Kidney Week

Abstract: TH-PO487

Tofacitinib Suppresses JAK/STAT Pathway Hyperactivity Ex Vivo in Pediatric Focal Segmental Glomerulosclerosis

Session Information

• Genetic Diseases: Glomerulopathies - I
  November 02, 2023 | Location: Exhibit Hall, Pennsylvania Convention Center
  Abstract Time: 10:00 AM - 12:00 PM

Category: Pediatric Nephrology

• 1900 Pediatric Nephrology

Authors

• Shen, Carol Liu, Icahn School of Medicine at Mount Sinai, New York, New York, United States

Carol Liu Shen,

• Richardson, Ashley, Icahn School of Medicine at Mount Sinai, New York, New York, United States

Ashley Richardson,

• Martin-Fernandez, Marta, Icahn School of Medicine at Mount Sinai, New York, New York, United States

Marta Martin-Fernandez,

• Malle, Louise, Icahn School of Medicine at Mount Sinai, New York, New York, United States

Louise Malle,

• Buta, Sofija, Icahn School of Medicine at Mount Sinai, New York, New York, United States

Sofija Buta,

• Patel, Aum, Icahn School of Medicine at Mount Sinai, New York, New York, United States

Aum Patel,

• Rosberger, Haylen, Icahn School of Medicine at Mount Sinai, New York, New York, United States

Haylen Rosberger,

• Lim, Jean, Icahn School of Medicine at Mount Sinai, New York, New York, United States

Jean Lim,

• Horesh, Michael Espino, Icahn School of Medicine at Mount Sinai, New York, New York, United States

Michael Espino Horesh,

• Saland, Jeffrey, Icahn School of Medicine at Mount Sinai, New York, New York, United States

Jeffrey Saland,

• Bogunovic, Dusan, Icahn School of Medicine at Mount Sinai, New York, New York, United States

Dusan Bogunovic,

Background

Focal segmental glomerulosclerosis (FSGS) accounts for approximately 20% of cases of pediatric nephrotic syndrome and is the leading cause of end-stage renal disease among glomerular disorders in the US. Primary FSGS is thought to be caused by a circulating factor which causes podocyte, glomerular and endothelial injury, and presumably immune dysregulation.

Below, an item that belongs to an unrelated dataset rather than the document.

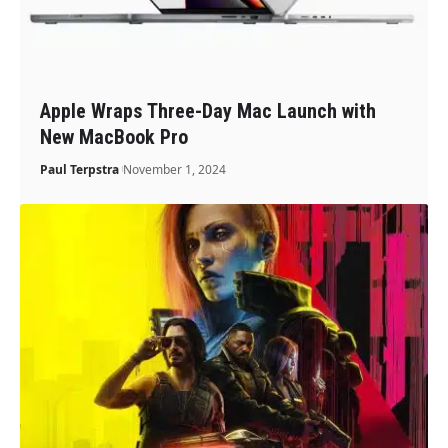
Apple Wraps Three-Day Mac Launch with
New MacBook Pro
Paul Terpstra
November 1, 2024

There is growing evidence that the JAK/STAT pathway is involved in various kidney diseases, however, its role in FSGS has not been thoroughly studied. We recently identified JAK1 gain-of-function mutation in a pediatric patient with membranous nephropathy and multisystem immune dysregulation, which was successfully treated with a JAK inhibitor. We hypothesized that JAK/STAT pathway hyperactivity may play a role in the pathogenesis of pediatric primary FSGS, and may be suppressed by ex vivo JAK inhibition.

Methods

We recruited eleven individuals age 2-18yr with primary FSGS and ten age- and sex-matched healthy controls. Mass cytometry (CyTOF) with antibodies against STAT proteins was performed on heparinized whole blood samples to characterize JAK/STAT pathway activity in immune cell subsets. Multiplex immunoassay was performed on plasma samples to quantify circulating cytokine levels. Plasma from patients were added to healthy control peripheral blood mononuclear cells (PBMCs) and treated with or without tofacitinib for 4 hours, followed by CyTOF.

Results

The JAK/STAT pathway is overactive in 60% patients despite immunosuppression, predominantly showing increased phosphorylated STAT3 (pSTAT3) activity in T cell subsets. The level of STAT3 phosphorylation in T cells predicts lower kidney function, lower serum albumin, and increased proteinuria 1 year later. IL6 and IL17 which stimulate STAT3 phosphorylation are increased in patient plasma. Tofacitinib treatment of healthy control PBMCs incubated with patient plasma leads to reduction in pSTAT3 activity in T cell subsets, particularly in CD4+ T cells.

Conclusion

JAK/STAT pathway overactivity is present in pediatric patients with primary FSGS and predicts future severity of disease. JAK/STAT hyperactivity is likely driven by cytokine signaling and may be targeted by JAK inhibition.